My family was in an auto accident this week. By God’s grace we all walked away from our totaled van a little shook up but otherwise fine. I am thankful for seat-belts and the airbags of modern vehicles. But I thought this might be a good week to write about my great grandpa Gotcher.
No one in my family ever knew much about my grandpa Leo’s father, or the rest of his family for that matter. Through my research I have found several bits of information that explains alot about my grandpa. His father, Charles Gotcher was a cement worker in Omaha in 1925. Grandpa Leo was seven years old and the fifth boy in a family of six; he had a younger sister. On the evening of August 16, 1925 Charles was a passenger in a vehicle driven by his neighbor and the car hit a viaduct pier. The driver was cut and bruised but otherwise okay. Charles died in the hospital from a fractured skull. (source: Omaha Obit and Death Certificate) What I find really ironic about this cause of death is that Charles’ father, Daniel Gotcher died seven years earlier of a fractured skull in a steel railway accident.
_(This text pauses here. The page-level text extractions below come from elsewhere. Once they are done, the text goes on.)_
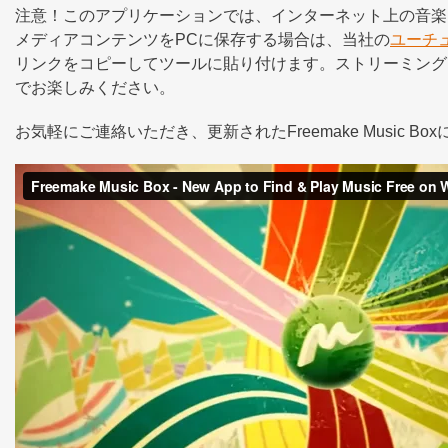
注意！このアプリケーションでは、インターネット上の音楽
メディアコンテンツをPCに保存する場合は、当社の
ユーチ
リンクをコピーしてツールに貼り付けます。ストリーミング
でお楽しみください。
お気軽にご連絡いただき、更新されたFreemake Music 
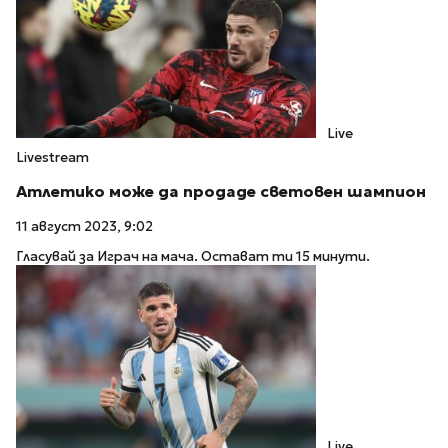
Live
Livestream
Атлетико може да продаде световен шампион
11 август 2023, 9:02
Гласувай за Играч на мача. Остават ти 15 минути.
Live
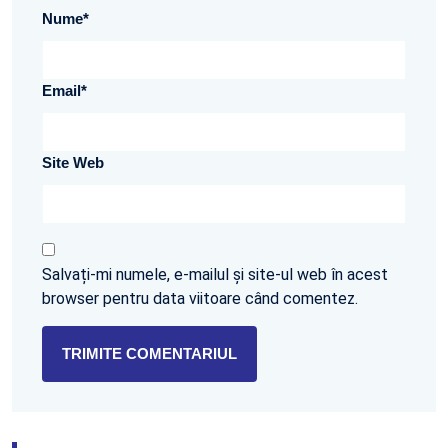
Nume
*
Email
*
Site Web
Salvați-mi numele, e-mailul și site-ul web în acest
browser pentru data viitoare când comentez.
Times were hard and for a widow with six children it was even harder. Leo’s mother quickly remarried and continued having children. During the depression, the older boys moved out and worked for neighbors and Leo went into the Civilian Conservation Corp. His stepfather died and his mother remarried again taking only the girl and her 3 younger children from her second husband to live with her in her new marriage, in Missouri. The brothers moved around, several moved to the Northwest U.S. So Leo was on his own.
I try to imagine how Leo felt as a seven year old boy when he found out his father had been killed in an auto accident. Did he understand that his father was gone? What was his relationship like with his father? He never talked about his dad, did he have any memories of him? I look at my children and try to imagine what they would remember about me if I was suddenly gone? And I treasure every moment I have with them.